Love and Power

An update: I’ll be posting a separate blog every other weekend on www.cordeo.org.uk in a sharing of responsibilities with Peter Mead in our Cor Deo mentoring initiative.  His first post is already available on that site and invites a visit!  My first post there is set for next Sunday.  Now let’s turn to today’s concern.

What drives us? Are there aspirations that explain our priorities in life? Certainly, there are, and one of these is our love of power. So I’d like to reflect here on the role of power—including our desire to gain and hold power—as a motivator for all of us.
What kinds of power? There are too many to count! The power of personal security is a good starter. That comes through our earning power—the ability to work for a good wage—which then gives us purchasing power in the markets of life.

Another is social power: the ability to influence others. This is the power we find in any given pecking order and it helps us to manage. If we have high standing at our job, for instance, we’ll find that others volunteer to help us more readily than if we don’t. More privileges are granted and deference given. We also look for power in the status and competence offered us by our education. Physical power is another motivator: people will spend hours in weight training or aerobic workouts to feel more fit and able.
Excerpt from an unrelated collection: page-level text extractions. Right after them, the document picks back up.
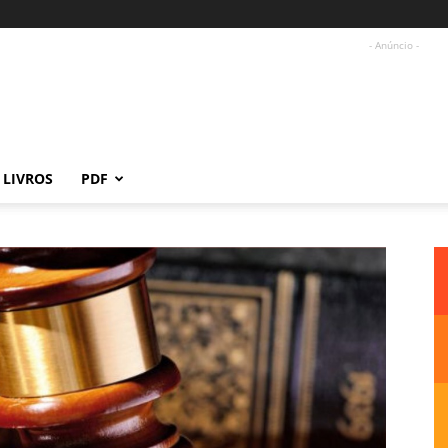
- Anúncio -
LIVROS
PDF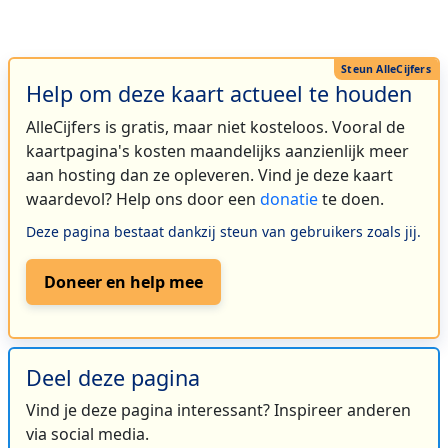
Help om deze kaart actueel te houden
AlleCijfers is gratis, maar niet kosteloos. Vooral de
kaartpagina's kosten maandelijks aanzienlijk meer
aan hosting dan ze opleveren. Vind je deze kaart
waardevol? Help ons door een
donatie
te doen.
Deze pagina bestaat dankzij steun van gebruikers zoals jij.
Doneer en help mee
Deel deze pagina
Vind je deze pagina interessant? Inspireer anderen
via social media.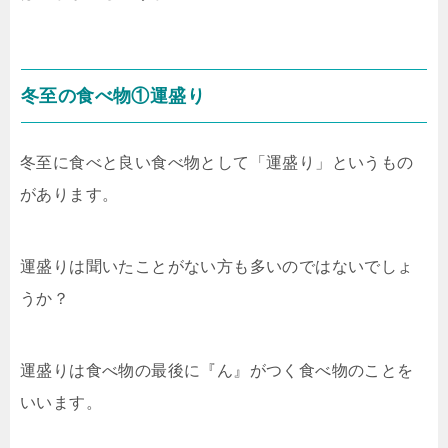
冬至の食べ物①運盛り
冬至に食べと良い食べ物として「運盛り」というもの
があります。
運盛りは聞いたことがない方も多いのではないでしょ
うか？
運盛りは食べ物の最後に『ん』がつく食べ物のことを
いいます。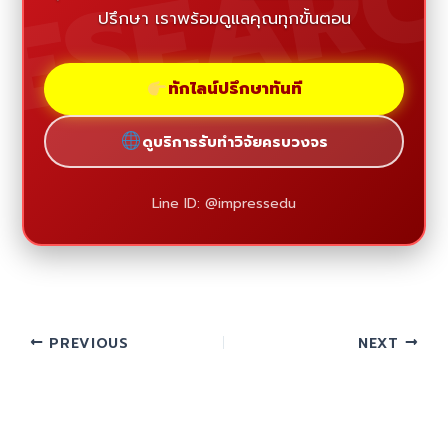
ESEAR
ปรึกษา เราพร้อมดูแลคุณทุกขั้นตอน
ทักไลน์ปรึกษาทันที
ดูบริการรับทำวิจัยครบวงจร
Line ID: @impressedu
PREVIOUS
NEXT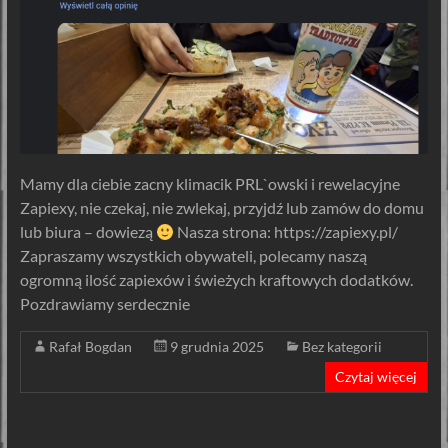
Mamy dla ciebie zacny klimacik PRL`owski i rewelacyjne
Zapiexy, nie czekaj, nie zwlekaj, przyjdź lub zamów do domu
lub biura – dowiezą
Nasza strona: https://zapiexy.pl/
Zapraszamy wszystkich obywateli, polecamy naszą
ogromną ilość zapiexów i świeżych kraftowych dodatków.
Pozdrawiamy serdecznie
Rafał Bogdan
9 grudnia 2025
Bez kategorii
Czytaj więcej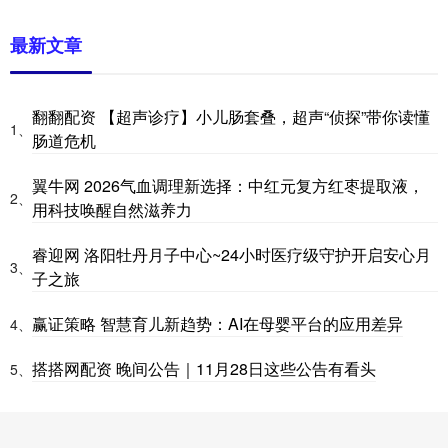
最新文章
翻翻配资 【超声诊疗】小儿肠套叠，超声“侦探”带你读懂
1、
肠道危机
翼牛网 2026气血调理新选择：中红元复方红枣提取液，
2、
用科技唤醒自然滋养力
睿迎网 洛阳牡丹月子中心~24小时医疗级守护开启安心月
3、
子之旅
赢证策略 智慧育儿新趋势：AI在母婴平台的应用差异
4、
搭搭网配资 晚间公告｜11月28日这些公告有看头
5、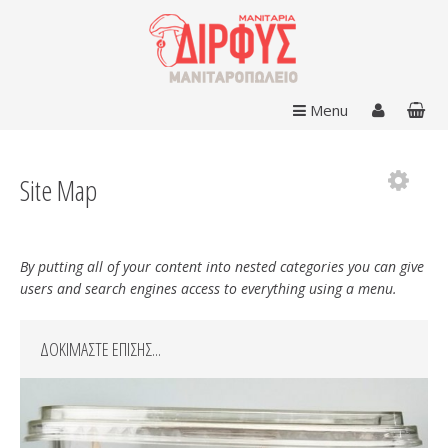
Menu
Site Map
By putting all of your content into nested categories you can give
users and search engines access to everything using a menu.
ΔΟΚΙΜΑΣΤΕ ΕΠΙΣΗΣ...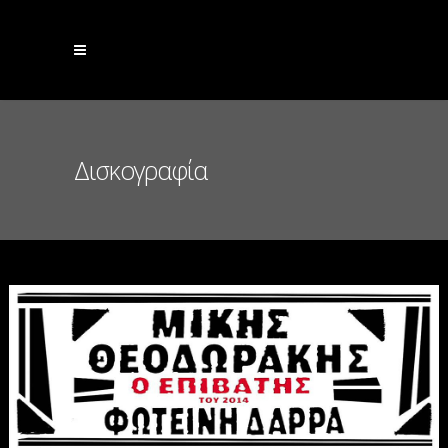
Δισκογραφία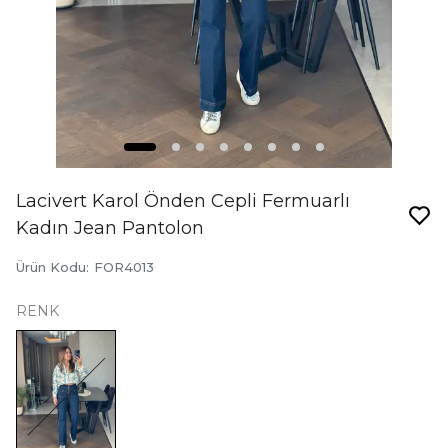
Lacivert Karol Önden Cepli Fermuarlı
Kadın Jean Pantolon
Ürün Kodu
:
FOR4013
RENK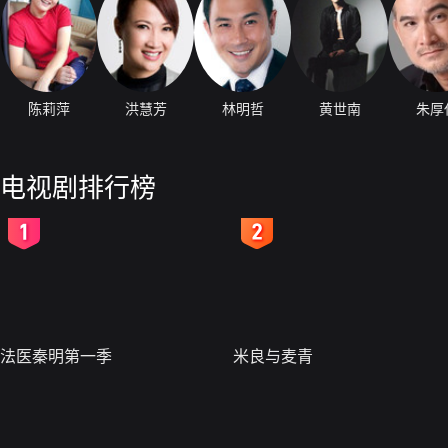
陈莉萍
洪慧芳
林明哲
黄世南
朱厚
电视剧排行榜
2
3
法医秦明第一季
米良与麦青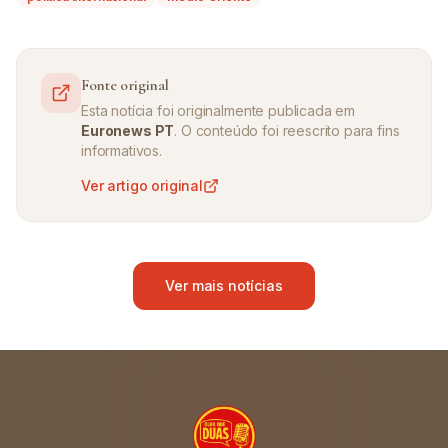
Fonte original
Esta notícia foi originalmente publicada em
Euronews PT
. O conteúdo foi reescrito para fins
informativos.
Ver artigo original
Ver mais notícias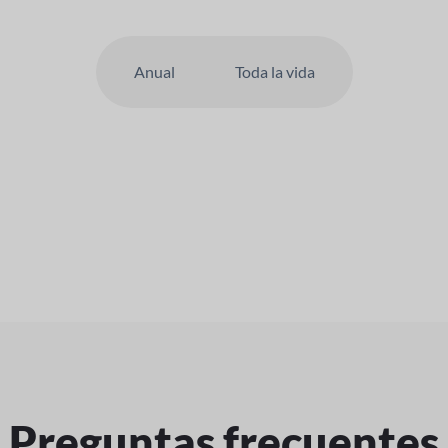
Anual
Toda la vida
Preguntas frecuentes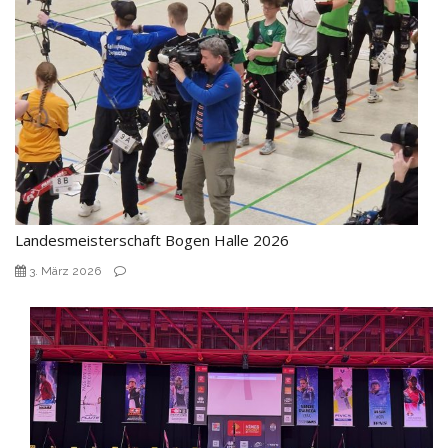
Landesmeisterschaft Bogen Halle 2026
3. März 2026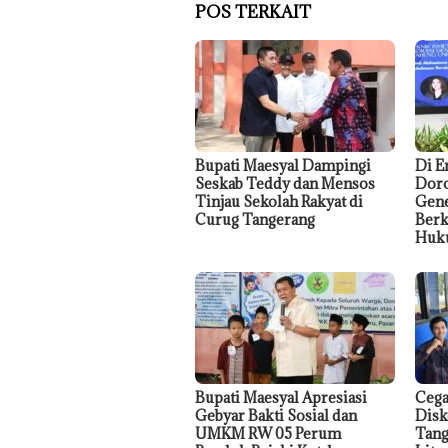
POS TERKAIT
Bupati Maesyal Dampingi
Di E
Seskab Teddy dan Mensos
Doro
Tinjau Sekolah Rakyat di
Gene
Curug Tangerang
Berk
Huk
Bupati Maesyal Apresiasi
Cega
Gebyar Bakti Sosial dan
Disk
UMKM RW 05 Perum
Tang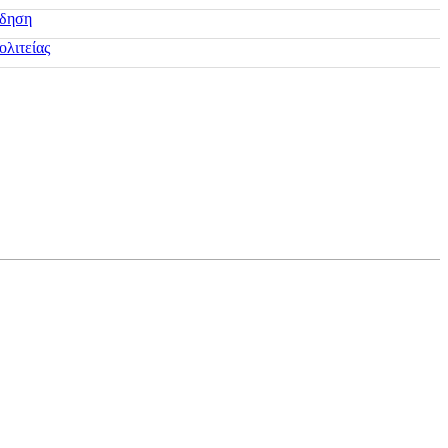
ίδηση
ολιτείας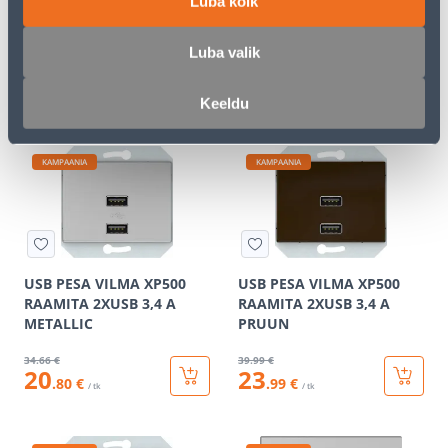
Luba kõik
RAAMITA 2XUSB 3,4 А
RAAMITA 2XUSB 3,4 А
ANTRATSIIT
ŠAMPANJA
Luba valik
39
.99 €
34
.66 €
23
20
.99 €
.80 €
/ tk
/ tk
Keeldu
KAMPAANIA
KAMPAANIA
USB PESA VILMA XP500
USB PESA VILMA XP500
RAAMITA 2XUSB 3,4 А
RAAMITA 2XUSB 3,4 А
METALLIC
PRUUN
34
.66 €
39
.99 €
20
23
.80 €
.99 €
/ tk
/ tk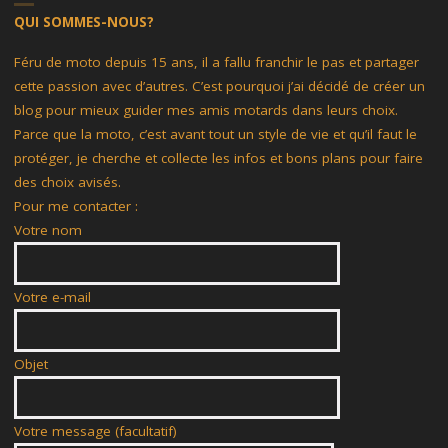
QUI SOMMES-NOUS?
Féru de moto depuis 15 ans, il a fallu franchir le pas et partager
cette passion avec d’autres. C’est pourquoi j’ai décidé de créer un
blog pour mieux guider mes amis motards dans leurs choix.
Parce que la moto, c’est avant tout un style de vie et qu’il faut le
protéger, je cherche et collecte les infos et bons plans pour faire
des choix avisés.
Pour me contacter :
Votre nom
Votre e-mail
Objet
Votre message (facultatif)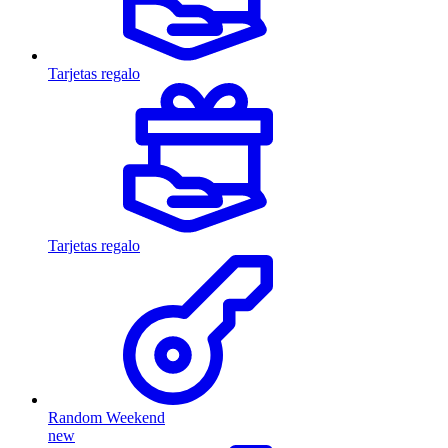
Tarjetas regalo
Tarjetas regalo
Random Weekend
new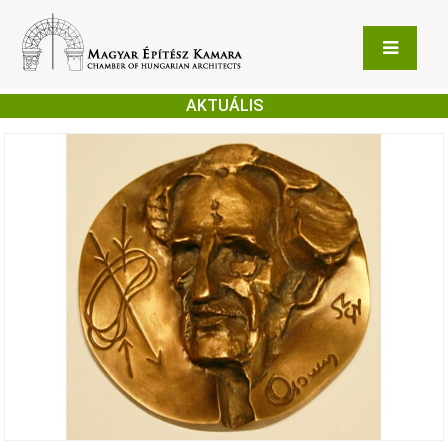
AKTUÁLIS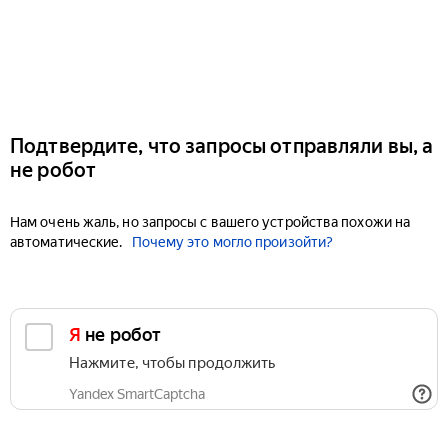
Подтвердите, что запросы отправляли вы, а
не робот
Нам очень жаль, но запросы с вашего устройства похожи на
автоматические.
Почему это могло произойти?
Я не робот
Нажмите, чтобы продолжить
Yandex SmartCaptcha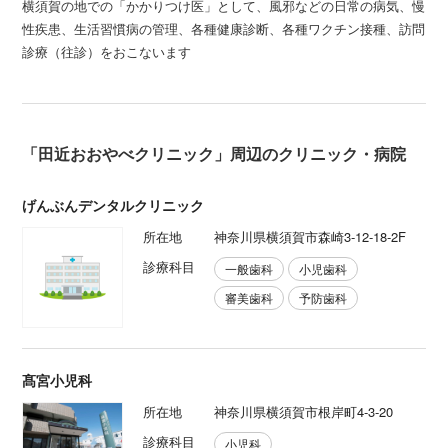
横須賀の地での「かかりつけ医」として、風邪などの日常の病気、慢
性疾患、生活習慣病の管理、各種健康診断、各種ワクチン接種、訪問
診療（往診）をおこないます
「田近おおやべクリニック」周辺のクリニック・病院
げんぶんデンタルクリニック
所在地
神奈川県横須賀市森崎3-12-18-2F
診療科目
一般歯科
小児歯科
審美歯科
予防歯科
髙宮小児科
所在地
神奈川県横須賀市根岸町4-3-20
診療科目
小児科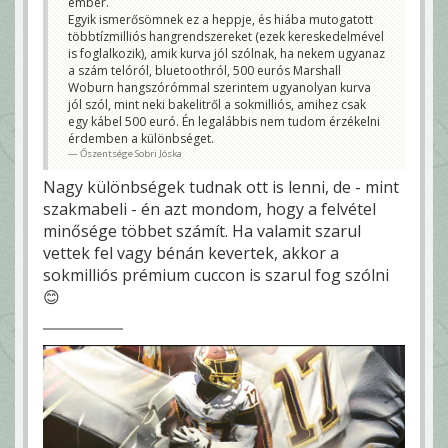
ember.
Egyik ismerősömnek ez a heppje, és hiába mutogatott
többtízmilliós hangrendszereket (ezek kereskedelmével
is foglalkozik), amik kurva jól szólnak, ha nekem ugyanaz
a szám telóról, bluetoothról, 500 eurós Marshall
Woburn hangszórómmal szerintem ugyanolyan kurva
jól szól, mint neki bakelitről a sokmilliós, amihez csak
egy kábel 500 euró. Én legalábbis nem tudom érzékelni
érdemben a különbséget.
Őszentsége Sobri Jóska
Nagy különbségek tudnak ott is lenni, de - mint
szakmabeli - én azt mondom, hogy a felvétel
minősége többet számít. Ha valamit szarul
vettek fel vagy bénán kevertek, akkor a
sokmilliós prémium cuccon is szarul fog szólni
😊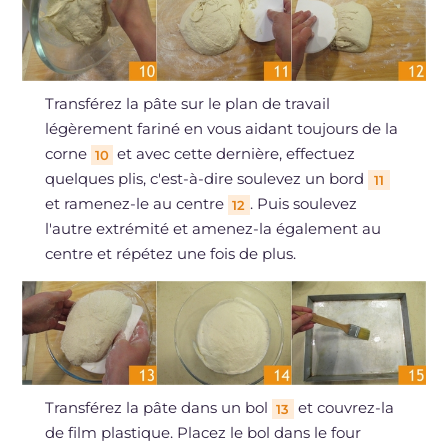
Transférez la pâte sur le plan de travail
légèrement fariné en vous aidant toujours de la
corne
et avec cette dernière, effectuez
10
quelques plis, c'est-à-dire soulevez un bord
11
et ramenez-le au centre
. Puis soulevez
12
l'autre extrémité et amenez-la également au
centre et répétez une fois de plus.
Transférez la pâte dans un bol
et couvrez-la
13
de film plastique. Placez le bol dans le four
Another is political power: the ability to shape a community through writing or applying rules and laws. Political power can range from holding the presidency of a local golf club all the way up to holding the power of the American presidency. Any kind of office, in fact, carries power within the realm of that office—from serving as a secretary in a corporation to serving as a manager of a local coffee outlet. And there is the power that some have to influence those who hold the keys of power.

I suspect that somewhere in this listing exercise we’ll have seen something of our own links to power, and if not, keep looking: there’s also the power of persuasion, parental powers, the power to convince others, and more.

Now let’s shift gears by now applying the moral question: is power good or bad? Or is it neutral—a capacity that can be used for good and/or for ill?

On the one hand, think about a common saying: “power corrupts.” We’ve also heard the extension, “Absolute power corrupts absolutely.” And we can think of any number of totalitarian leaders throughout history and certainly in the last century who have given power a bad name: Hitler, Stalin, Idi Amin, and many more.

Even at a more mundane level most of us have been in work situations, in school boards, or in churches where we’ve seen someone above us begin to gather power and then to exercise it in bringing about unhappy and even ungodly changes.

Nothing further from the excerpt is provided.